AFSCME uses forced-dues for political donations

Pendleton (Oregon) City Council candidate Bryan Branstetter responded Monday to campaign finance accusations fellow candidate Connie Wright made in a letter to the Secretary of State's office Friday. Wright did not specifically direct most of her accusations at Branstetter, but more toward possible union contributions to his campaign. Wright alleged union contributions came from treasuries that members dues filled, something Wright - a former union official herself - believes was illegal.

The legal counsel for American Federation of State, County and Municipal Employees, Jason Weyand, disagreed, saying campaign donating with dues dollars is legal in Oregon.

"AFSCME Local 3361 has not engaged in any conduct that violates applicable election laws," Weyand said in an e-mail to the East Oregonian, "because Oregon does not prohibit local unions from using dues money to contribute to political campaigns."
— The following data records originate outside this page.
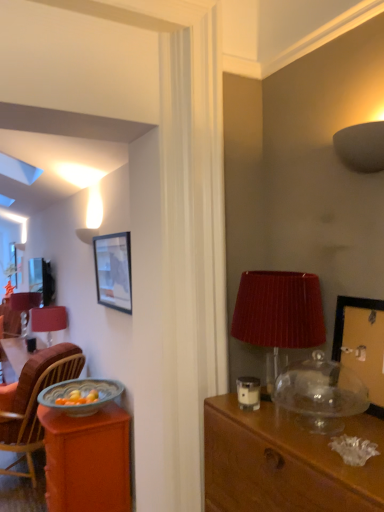 Question: Is matte red lampshade at right, positioned as the second lamp in bottom-to-top order, a part of wooden picture frame at upper right, marked as the second picture frame in a back-to-front arrangement?

Choices:
 (A) no
 (B) yes

Answer: (A)

Question: Is wooden picture frame at upper right, positioned as the 2th picture frame in left-to-right order, closer to camera compared to matte red lampshade at right, which ranks as the 2th lamp in right-to-left order?

Choices:
 (A) no
 (B) yes

Answer: (B)

Question: Is wooden picture frame at upper right, the 1th picture frame from the front, far away from matte red lampshade at right, positioned as the 2th lamp in front-to-back order?

Choices:
 (A) no
 (B) yes

Answer: (A)

Question: Can you confirm if wooden picture frame at upper right, marked as the second picture frame in a back-to-front arrangement, is wider than matte red lampshade at right, positioned as the 2th lamp in front-to-back order?

Choices:
 (A) no
 (B) yes

Answer: (A)

Question: Is wooden picture frame at upper right, positioned as the first picture frame in right-to-left order, smaller than matte red lampshade at right, the second lamp when ordered from left to right?

Choices:
 (A) yes
 (B) no

Answer: (A)

Question: From the image's perspective, would you say wooden picture frame at upper right, positioned as the 2th picture frame in left-to-right order, is positioned over matte red lampshade at right, positioned as the second lamp in back-to-front order?

Choices:
 (A) no
 (B) yes

Answer: (A)

Question: From a real-world perspective, is orange wood desk at left, which is counted as the 2th desk, starting from the top, beneath wooden picture frame at upper right, the 1th picture frame from the front?

Choices:
 (A) no
 (B) yes

Answer: (B)

Question: From a real-world perspective, is orange wood desk at left, which is counted as the 2th desk, starting from the top, positioned over wooden picture frame at upper right, marked as the second picture frame in a back-to-front arrangement, based on gravity?

Choices:
 (A) yes
 (B) no

Answer: (B)

Question: From the image's perspective, is orange wood desk at left, the 1th desk from the back, under wooden picture frame at upper right, positioned as the 2th picture frame in left-to-right order?

Choices:
 (A) no
 (B) yes

Answer: (B)

Question: Can you confirm if orange wood desk at left, the 2th desk in the front-to-back sequence, is thinner than wooden picture frame at upper right, the 1th picture frame from the front?

Choices:
 (A) yes
 (B) no

Answer: (B)

Question: Does orange wood desk at left, marked as the 2th desk in a right-to-left arrangement, have a lesser height compared to wooden picture frame at upper right, marked as the second picture frame in a back-to-front arrangement?

Choices:
 (A) no
 (B) yes

Answer: (A)

Question: Is orange wood desk at left, the 1th desk from the back, taller than wooden picture frame at upper right, the 1th picture frame from the front?

Choices:
 (A) no
 (B) yes

Answer: (B)

Question: From the image's perspective, is wooden picture frame at upper right, positioned as the first picture frame in right-to-left order, over matte red table lamp at left?

Choices:
 (A) yes
 (B) no

Answer: (A) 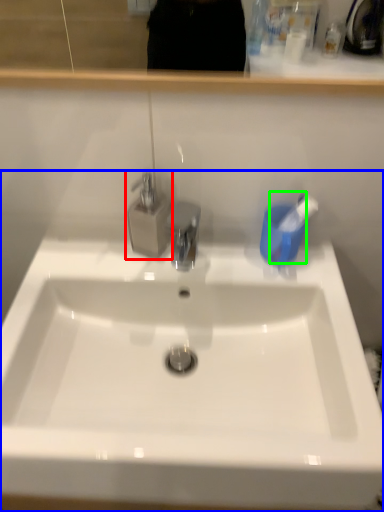 Question: Which object is the farthest from tap (highlighted by a red box)? Choose among these: sink (highlighted by a blue box) or toothbrush (highlighted by a green box).

Choices:
 (A) sink
 (B) toothbrush

Answer: (A) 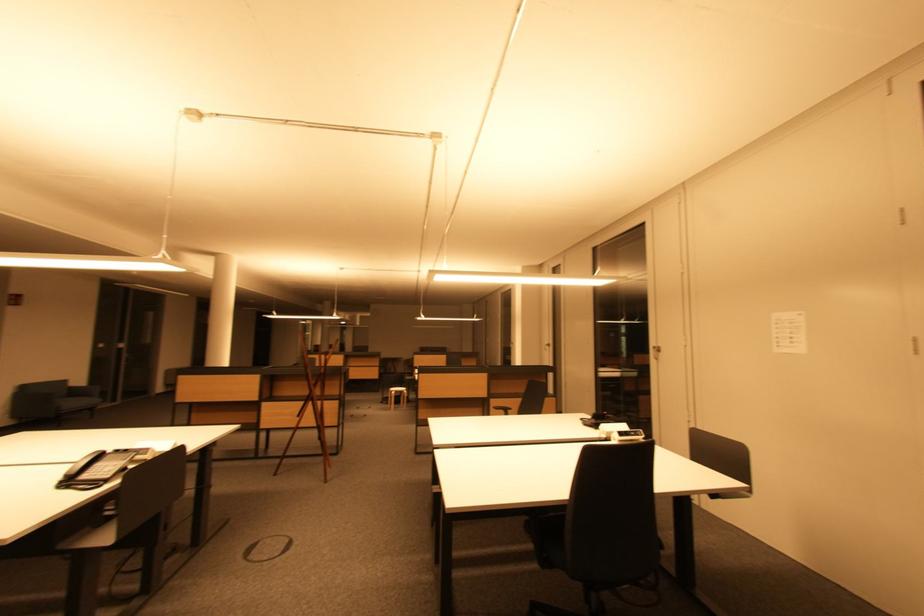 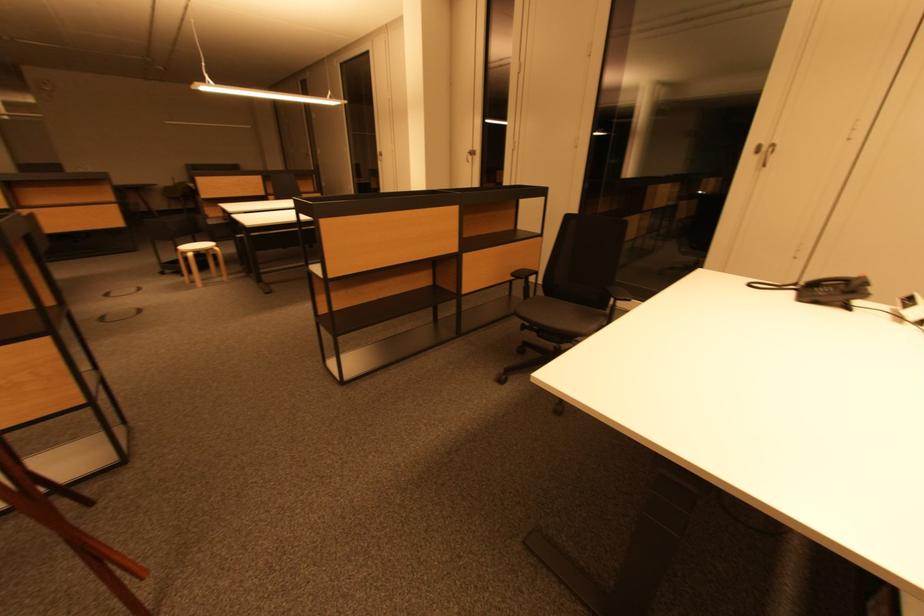 Where in the second image is the point corresponding to [552,346] from the first image?

(470, 152)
The AFSCME Web site, in a question-and-answer section, deals with the issue - "Do my dues pay for contributions to political candidates?"

The Web site answer says, "No. Under federal law, and many state laws, union dues cannot be used directly to fund political candidates, although they may be used to support some state-level candidates."
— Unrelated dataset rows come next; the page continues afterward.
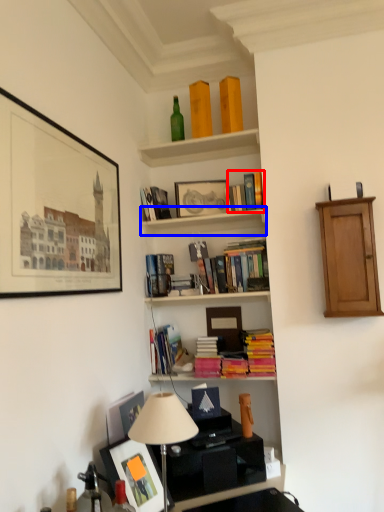 Question: Which point is further to the camera, book (highlighted by a red box) or shelf (highlighted by a blue box)?

Choices:
 (A) book
 (B) shelf

Answer: (A) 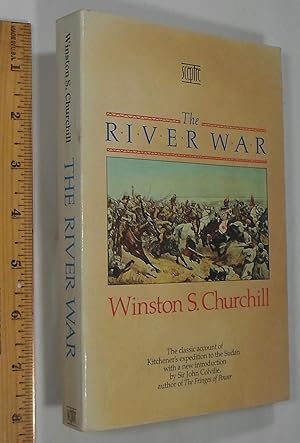 Where is `gray shadow cast by book`? Image resolution: width=300 pixels, height=443 pixels. gray shadow cast by book is located at coordinates (229, 421). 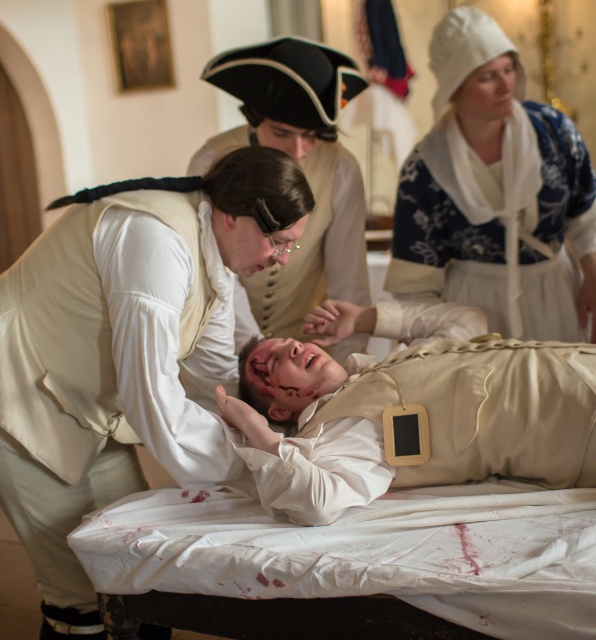 In the scene shown: In the historical scene, there is a beige fabric baby at center and a matte black hat at center. Which object is shorter?

The beige fabric baby at center is shorter than the matte black hat at center.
"While that may be the case for federal campaigns, it's not the case for local campaigns," Weyand said.

Weyand said this applies to national campaigns, but because Branstetter's race is local, only local and state laws apply.

"In general, there's different rules for federal campaigns versus state campaigns," he said. "Local city council and county elections are governed by Oregon laws - when we can and cannot make contributions."

Branstetter said he had nothing to hide.

"I have open books," he said. "If the Secretary of State wants to come look at them, I'm all in favor of it because I've got nothing to hide from no one."

Branstetter's committee to elect, along with a list of contributions and expenditures, are listed with Oregon's elections database, ORESTAR.

His total contributions amount to about $2,675. A list of who donated and the amount is available at the state elections Web site.

"Anything I've either got a bill for, received a contribution from, such as in-kind, is on ORESTAR," Branstetter said.

He said he would welcome anyone looking at his accounts.

Branstetter said there are more important issues.

"My deal is you need to focus on the issues of the city," he said. "It needs to be a positive campaign. ...I put my name in the hat to run for city council because I believe in the city."